*Exercise aim*: When you transcribe the entries below, begin at their first line and stop after the line containing "Bandeiras de mesa"; pictures stay out.

Segment Start: Records provided

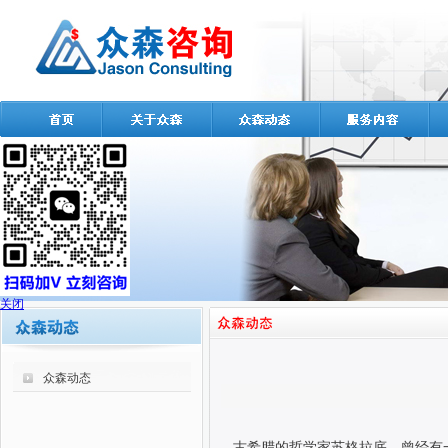
关闭
众森动态
古希腊的哲学家苏格拉底，曾经有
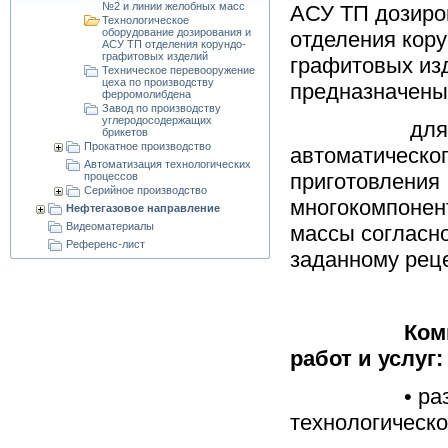
№2 и линии желобных масс
АСУ ТП дозиро
Технологическое
оборудование дозирования и
отделения кору
АСУ ТП отделения корундо-
графитовых изделий
графитовых из
Техническое перевооружение
цеха по производству
предназначены
ферромолибдена
Завод по производству
углеродосодержащих
для
брикетов
Прокатное производство
автоматическо
Автоматизация технологических
приготовления
процессов
Серийное производство
многокомпонен
Нефтегазовое направление
Видеоматериалы
массы согласн
Референс-лист
заданному реце
Ком
работ и услуг:
• ра
технологическо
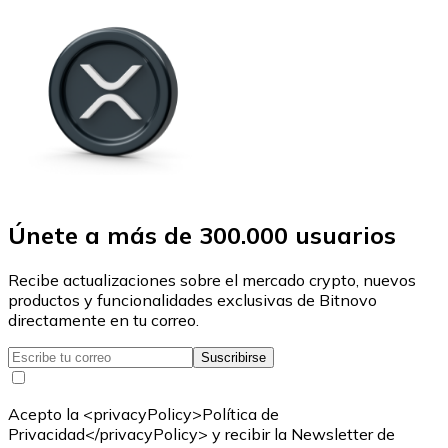
Únete a más de 300.000 usuarios
Recibe actualizaciones sobre el mercado crypto, nuevos
productos y funcionalidades exclusivas de Bitnovo
directamente en tu correo.
Suscribirse
Acepto la <privacyPolicy>Política de
Privacidad</privacyPolicy> y recibir la Newsletter de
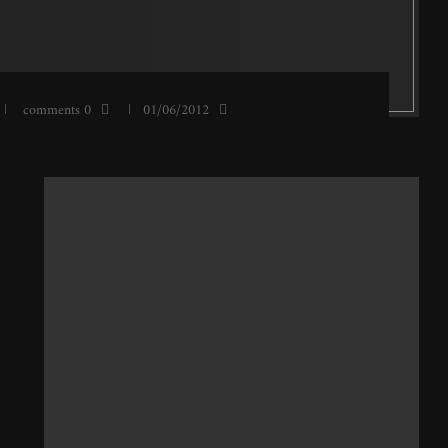
0 comments
01/06/2012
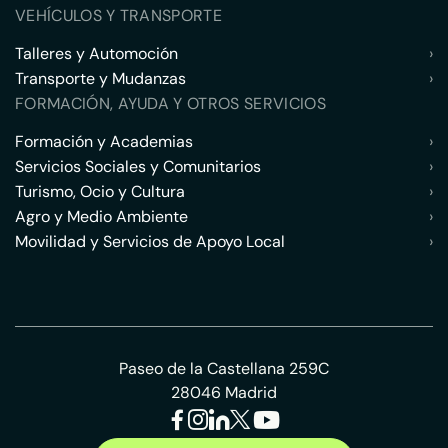
VEHÍCULOS Y TRANSPORTE
Talleres y Automoción
›
Transporte y Mudanzas
›
FORMACIÓN, AYUDA Y OTROS SERVICIOS
Formación y Academias
›
Servicios Sociales y Comunitarios
›
Turismo, Ocio y Cultura
›
Agro y Medio Ambiente
›
Movilidad y Servicios de Apoyo Local
›
Paseo de la Castellana 259C
28046 Madrid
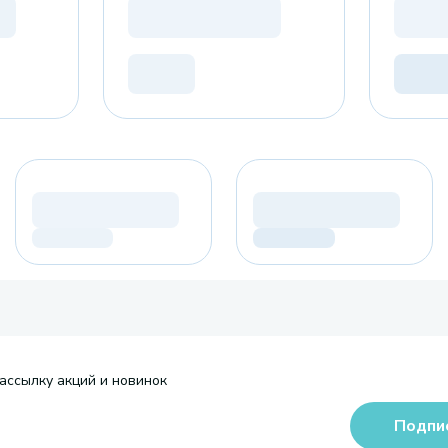
ассылку акций и новинок
Подпи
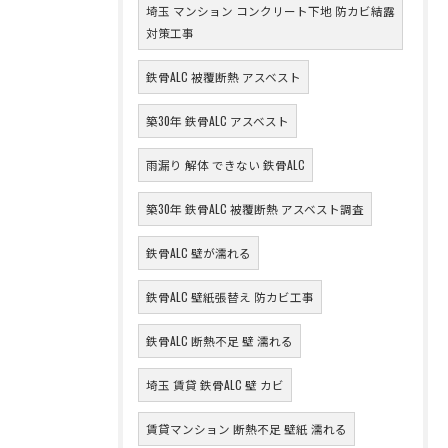
埼玉 マンション コンクリート下地 防カビ結露
対策工事
鉄骨ALC 被覆断熱 アスベスト
築30年 鉄骨ALC アスベスト
雨漏り 解体 できない 鉄骨ALC
築30年 鉄骨ALC 被覆断熱 アスベスト調査
鉄骨ALC 壁が濡れる
鉄骨ALC 壁紙張替え 防カビ工事
鉄骨ALC 断熱不足 壁 濡れる
埼玉 賃貸 鉄骨ALC 壁 カビ
賃貸マンション 断熱不足 壁紙 濡れる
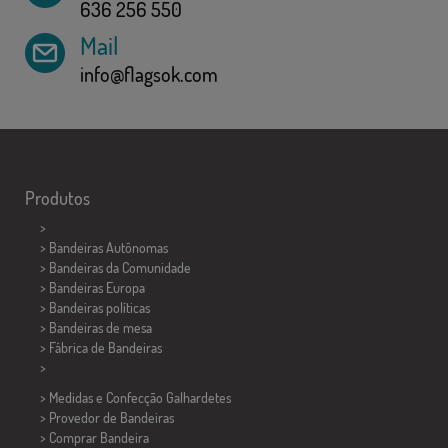
636 256 550
Mail
info@flagsok.com
Produtos
>
> Bandeiras Autônomas
> Bandeiras da Comunidade
> Bandeiras Europa
> Bandeiras políticas
>
Bandeiras de mesa
> Fábrica de Bandeiras
>
> Medidas e Confecção
Galhardetes
> Provedor de Bandeiras
> Comprar Bandeira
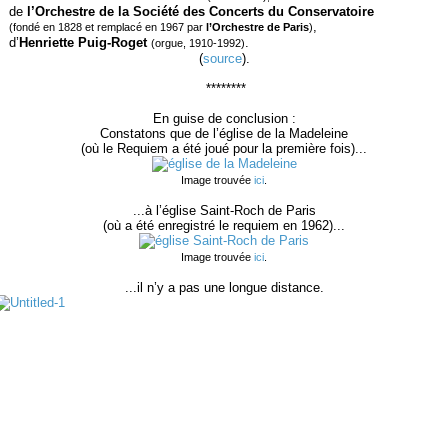
de
l’Orchestre de la Société des Concerts du Conservatoire
,
(fondé en 1828 et remplacé en 1967 par
l’Orchestre de Paris
)
d’
Henriette Puig-Roget
.
(orgue, 1910-1992)
(
source
).
********
En guise de conclusion :
Constatons que de l’église de la Madeleine
(où le Requiem a été joué pour la première fois)...
Image trouvée
ici
.
...à l’église Saint-Roch de Paris
(où a été enregistré le requiem en 1962)...
Image trouvée
ici
.
...il n’y a pas une longue distance.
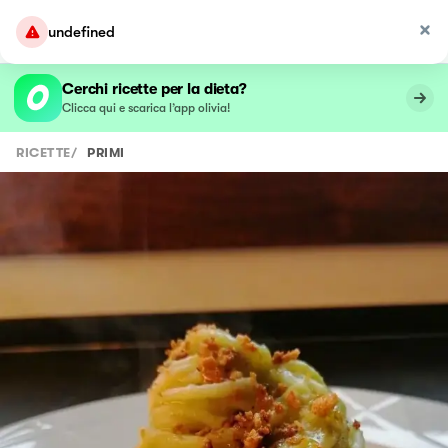
undefined
Cerchi ricette per la dieta?
Clicca qui e scarica l’app olivia!
RICETTE
/
PRIMI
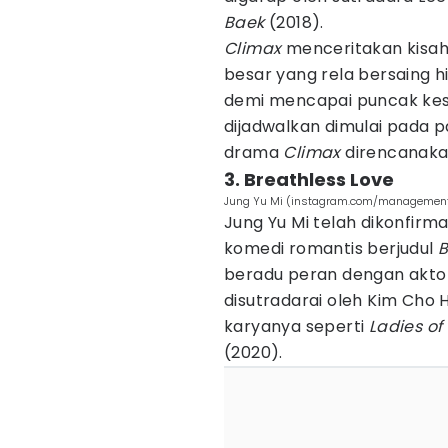
Baek
(2018).
Climax
menceritakan kisah
besar yang rela bersaing h
demi mencapai puncak kesu
dijadwalkan dimulai pada 
drama
Climax
direncanaka
3. Breathless Love
Jung Yu Mi (instagram.com/managemen
Jung Yu Mi telah dikonfirm
komedi romantis berjudul
B
beradu peran dengan aktor
disutradarai oleh Kim Cho 
karyanya seperti
Ladies of
(2020).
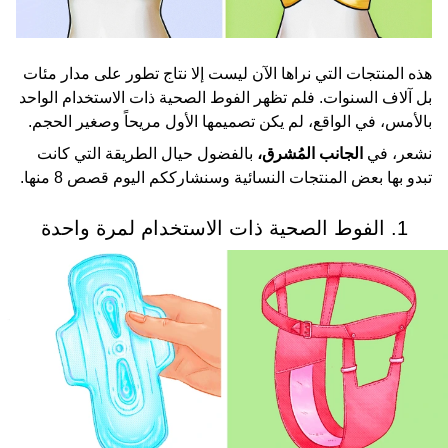
هذه المنتجات التي نراها الآن ليست إلا نتاج تطور على مدار مئات
بل آلاف السنوات. فلم تظهر الفوط الصحية ذات الاستخدام الواحد
بالأمس، في الواقع، لم يكن تصميمها الأول مريحاً وصغير الحجم.
نشعر، في
الجانب المُشرق،
بالفضول حيال الطريقة التي كانت
تبدو بها بعض المنتجات النسائية وسنشارككم اليوم قصص 8 منها.
1. الفوط الصحية ذات الاستخدام لمرة واحدة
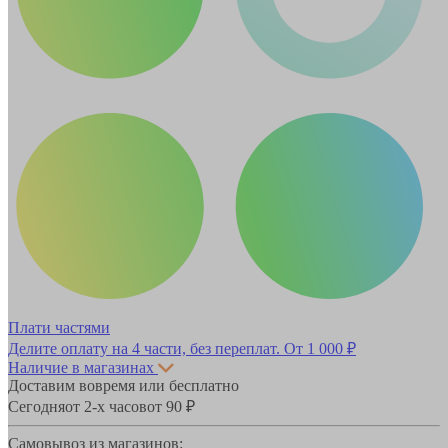
Плати частями
Делите оплату на 4 части, без переплат.
От 1 000 ₽
Наличие в магазинах
Доставим вовремя или бесплатно
Сегодня
от 2-х часов
от 90 ₽
Самовывоз из магазинов:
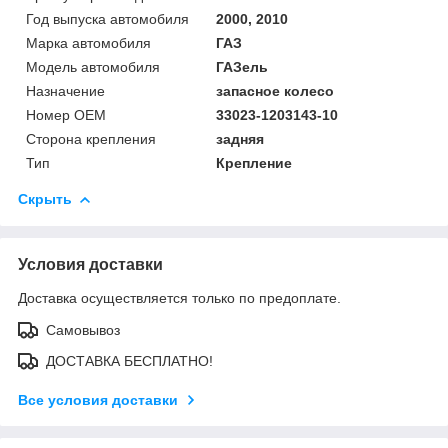
Год выпуска автомобиля
2000, 2010
Марка автомобиля
ГАЗ
Модель автомобиля
ГАЗель
Назначение
запасное колесо
Номер OEM
33023-1203143-10
Сторона крепления
задняя
Тип
Крепление
Скрыть
Условия доставки
Доставка осуществляется только по предоплате.
Самовывоз
ДОСТАВКА БЕСПЛАТНО!
Все условия доставки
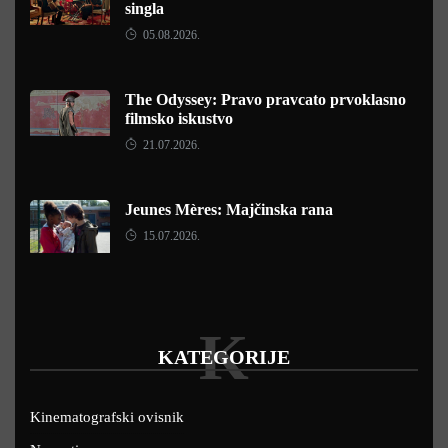
singla
05.08.2026.
The Odyssey: Pravo pravcato prvoklasno
filmsko iskustvo
21.07.2026.
Jeunes Mères: Majčinska rana
15.07.2026.
K
KATEGORIJE
Kinematografski ovisnik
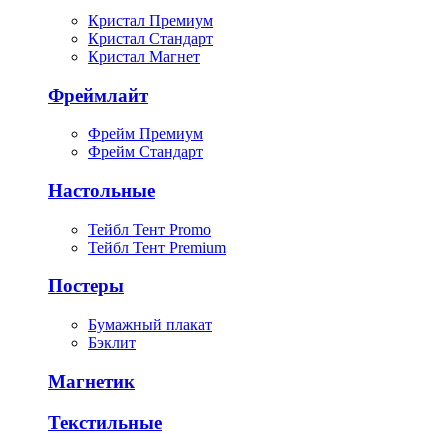
Кристал Премиум
Кристал Стандарт
Кристал Магнет
Фреймлайт
Фрейм Премиум
Фрейм Стандарт
Настольные
Тейбл Тент Promo
Тейбл Тент Premium
Постеры
Бумажный плакат
Бэклит
Магнетик
Текстильные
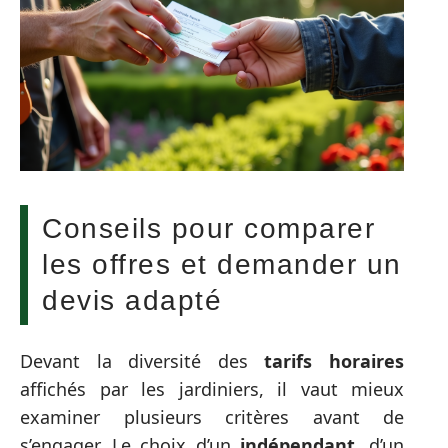
Conseils pour comparer
les offres et demander un
devis adapté
Devant la diversité des
tarifs horaires
affichés par les jardiniers, il vaut mieux
examiner plusieurs critères avant de
s’engager. Le choix d’un
indépendant
, d’un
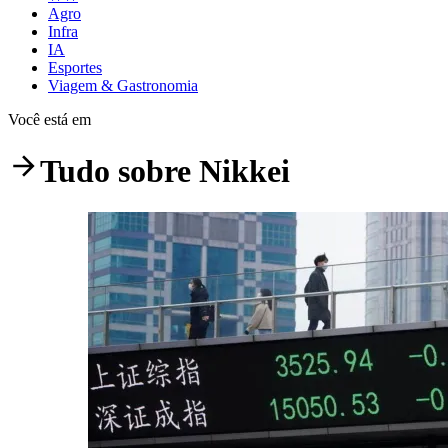
Agro
Infra
IA
Esportes
Viagem & Gastronomia
Você está em
Tudo sobre
Nikkei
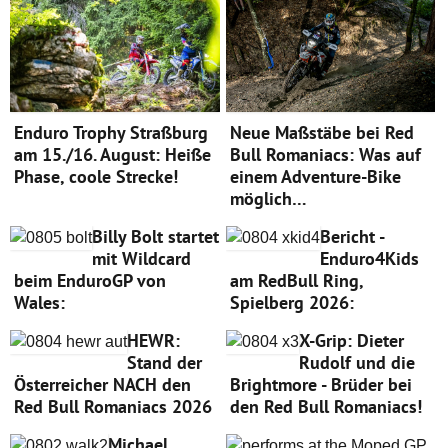
Enduro Trophy Straßburg
Neue Maßstäbe bei Red
am 15./16. August: Heiße
Bull Romaniacs: Was auf
Phase, coole Strecke!
einem Adventure-Bike
möglich…
Billy Bolt startet
Bericht -
mit Wildcard
Enduro4Kids
beim EnduroGP von
am RedBull Ring,
Wales:
Spielberg 2026:
HEWR:
X-Grip: Dieter
Stand der
Rudolf und die
Österreicher NACH den
Brightmore - Brüder bei
Red Bull Romaniacs 2026
den Red Bull Romaniacs!
Michael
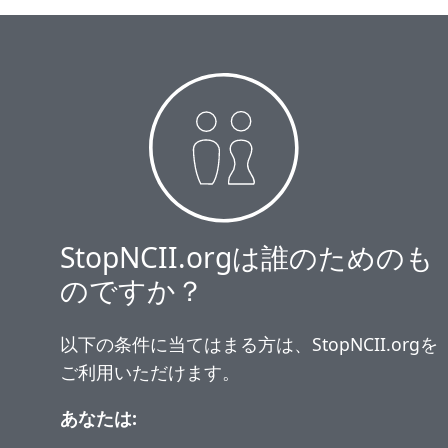
StopNCII.orgは誰のためのも
のですか？
以下の条件に当てはまる方は、StopNCII.orgを
ご利用いただけます。
あなたは:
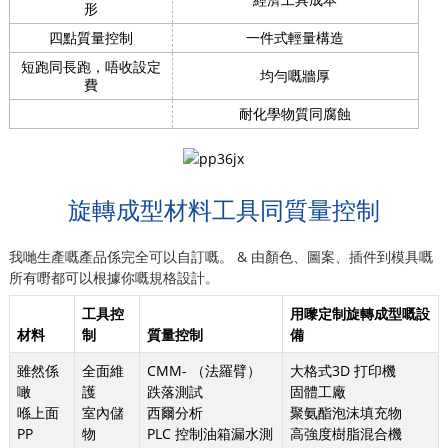
形
四點質量控制
一件式輕量構造
短跑同長跑，唔收設定
均勻嘅牆厚
費
耐化學物質同腐蝕
旋轉成型材料工具同質量控制
我哋生產嘅產品係完全可以自訂嘅。 & 由顏色、圖案、插件到模具嘅
所有嘢都可以根據你嘅規格設計。
工具控
用嚟定制旋轉成型嘅設
材料
制
質量控制
備
雖然係
全面維
CMM- （法羅臂）
大格式3D 打印機
噉
護
跌落測試
固體工廠
喺上面
室內儲
西爾分析
聚氨酯泡沫填充物
PP
物
PLC 控制油箱漏水測
高強度樹脂混合機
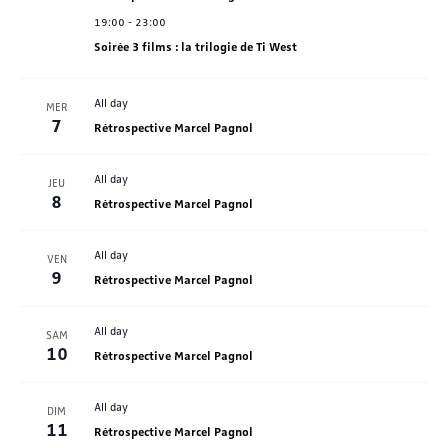
19:00
-
23:00
Soirée 3 films : la trilogie de Ti West
All day
MER
7
Rétrospective Marcel Pagnol
All day
JEU
8
Rétrospective Marcel Pagnol
All day
VEN
9
Rétrospective Marcel Pagnol
All day
SAM
10
Rétrospective Marcel Pagnol
All day
DIM
11
Rétrospective Marcel Pagnol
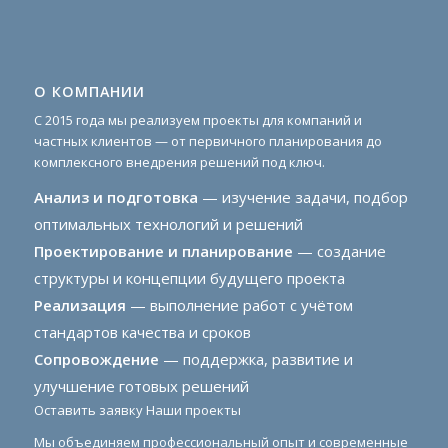
О КОМПАНИИ
С 2015 года мы реализуем проекты для компаний и
частных клиентов — от первичного планирования до
комплексного внедрения решений под ключ.
Анализ и подготовка
— изучение задачи, подбор
оптимальных технологий и решений
Проектирование и планирование
— создание
структуры и концепции будущего проекта
Реализация
— выполнение работ с учётом
стандартов качества и сроков
Сопровождение
— поддержка, развитие и
улучшение готовых решений
Оставить заявку
Наши проекты
Мы объединяем профессиональный опыт и современные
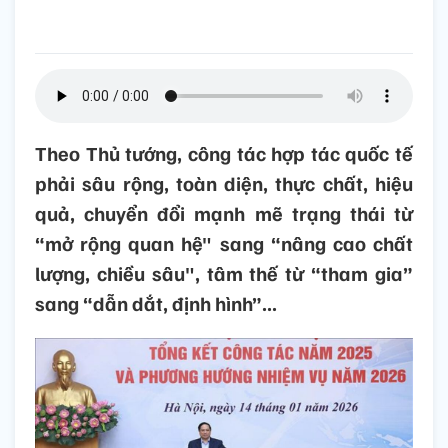
Theo Thủ tướng, công tác hợp tác quốc tế
phải sâu rộng, toàn diện, thực chất, hiệu
quả, chuyển đổi mạnh mẽ trạng thái từ
“mở rộng quan hệ" sang “nâng cao chất
lượng, chiều sâu", tâm thế từ “tham gia”
sang “dẫn dắt, định hình”...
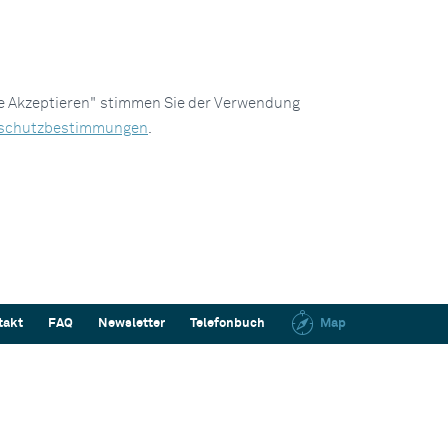
le Akzeptieren" stimmen Sie der Verwendung
schutzbestimmungen
.
takt
FAQ
Newsletter
Telefonbuch
Map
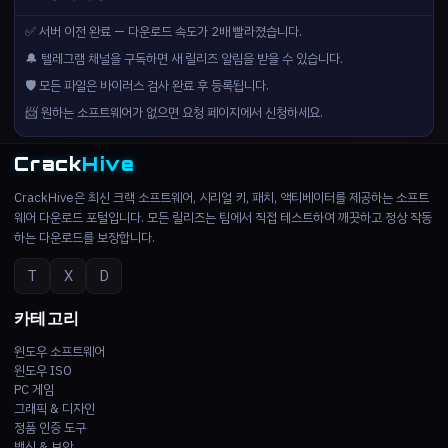
✅ 서버 이전 완료 — 다운로드 속도가 2배 빨라졌습니다.
🔔 텔레그램 채널을 구독하면 새 릴리즈 알림을 받을 수 있습니다.
🛡️ 모든 파일은 바이러스 검사 완료 후 등록됩니다.
📨 원하는 소프트웨어가 없으면 요청 페이지에서 신청하세요.
Crack
Hive
CrackHive은 최신 크랙 소프트웨어, 시리얼 키, 패치, 액티베이터를 제공하는 소프트
웨어 다운로드 포털입니다. 모든 릴리즈는 팀에서 직접 테스트하여 깨끗하고 정상 작동
하는 다운로드를 보장합니다.
T
X
D
카테고리
윈도우 소프트웨어
윈도우 ISO
PC 게임
그래픽 & 디자인
정품 인증 도구
백신 & 보안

Segment End: Records provided

*Answer to this task*:
关闭
众森动态
古希腊的哲学家苏格拉底，曾经有
№2 и линии желобных масс
АСУ ТП дозиро
Технологическое
оборудование дозирования и
отделения кору
АСУ ТП отделения корундо-
графитовых изделий
графитовых из
Техническое перевооружение
цеха по производству
предназначены
ферромолибдена
Завод по производству
углеродосодержащих
для
брикетов
Прокатное производство
автоматическо
Автоматизация технологических
приготовления
процессов
Серийное производство
многокомпонен
Нефтегазовое направление
Видеоматериалы
массы согласн
Референс-лист
заданному реце
Ком
работ и услуг:
• ра
технологическо
Únete a más de 300.000 usuarios
Recibe actualizaciones sobre el mercado crypto, nuevos
productos y funcionalidades exclusivas de Bitnovo
directamente en tu correo.
Suscribirse
Acepto la <privacyPolicy>Política de
Privacidad</privacyPolicy> y recibir la Newsletter de
0 comments
01/06/2012
VEHÍCULOS Y TRANSPORTE
Talleres y Automoción
›
Transporte y Mudanzas
›
FORMACIÓN, AYUDA Y OTROS SERVICIOS
Formación y Academias
›
Servicios Sociales y Comunitarios
›
Turismo, Ocio y Cultura
›
Agro y Medio Ambiente
›
Movilidad y Servicios de Apoyo Local
›
Paseo de la Castellana 259C
28046 Madrid
ассылку акций и новинок
Подпи
埼玉 マンション コンクリート下地 防カビ結露
対策工事
鉄骨ALC 被覆断熱 アスベスト
築30年 鉄骨ALC アスベスト
雨漏り 解体 できない 鉄骨ALC
築30年 鉄骨ALC 被覆断熱 アスベスト調査
鉄骨ALC 壁が濡れる
鉄骨ALC 壁紙張替え 防カビ工事
鉄骨ALC 断熱不足 壁 濡れる
埼玉 賃貸 鉄骨ALC 壁 カビ
賃貸マンション 断熱不足 壁紙 濡れる
636 256 550
Mail
info@flagsok.com
Produtos
>
> Bandeiras Autônomas
> Bandeiras da Comunidade
> Bandeiras Europa
> Bandeiras políticas
>
Bandeiras de mesa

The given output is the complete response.